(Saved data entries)
· · · ·

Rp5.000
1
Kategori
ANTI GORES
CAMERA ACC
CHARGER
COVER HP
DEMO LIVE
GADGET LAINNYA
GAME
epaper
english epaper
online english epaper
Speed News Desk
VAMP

· · · ·

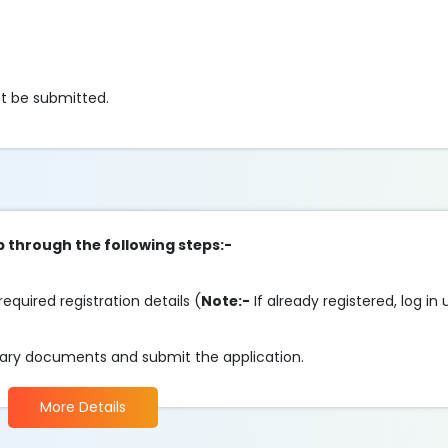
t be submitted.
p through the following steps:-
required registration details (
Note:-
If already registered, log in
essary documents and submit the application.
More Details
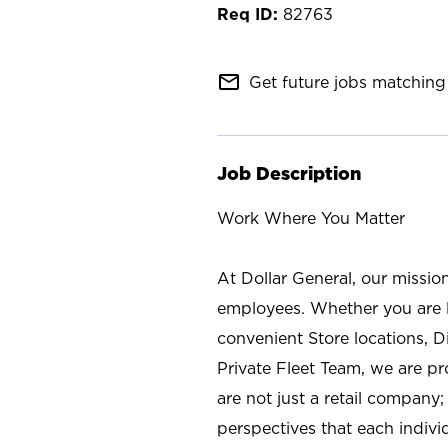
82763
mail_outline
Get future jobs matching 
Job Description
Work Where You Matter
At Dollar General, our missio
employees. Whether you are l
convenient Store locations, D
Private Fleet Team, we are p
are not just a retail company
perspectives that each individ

· · · ·

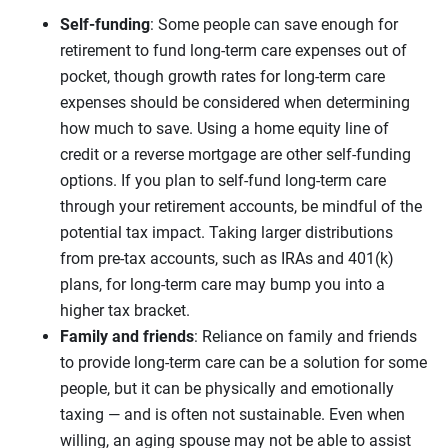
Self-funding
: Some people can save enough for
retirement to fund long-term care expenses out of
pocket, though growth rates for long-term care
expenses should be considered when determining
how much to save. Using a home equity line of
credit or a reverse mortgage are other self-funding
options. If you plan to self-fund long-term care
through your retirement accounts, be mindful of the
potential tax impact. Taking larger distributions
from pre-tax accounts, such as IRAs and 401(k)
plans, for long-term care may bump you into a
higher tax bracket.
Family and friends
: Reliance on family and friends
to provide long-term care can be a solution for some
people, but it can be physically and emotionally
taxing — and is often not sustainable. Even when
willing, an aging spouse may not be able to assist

· · · ·

__TASK STATEMENT__. From the records above, extract exactly and only the lines that begin at the line with "mail_outline" and stop after the line with "perspectives that each individ".

__ANSWER BOX__.
mail_outline
Get future jobs matching 
Job Description
Work Where You Matter
At Dollar General, our missio
employees. Whether you are l
convenient Store locations, D
Private Fleet Team, we are p
are not just a retail company
perspectives that each individ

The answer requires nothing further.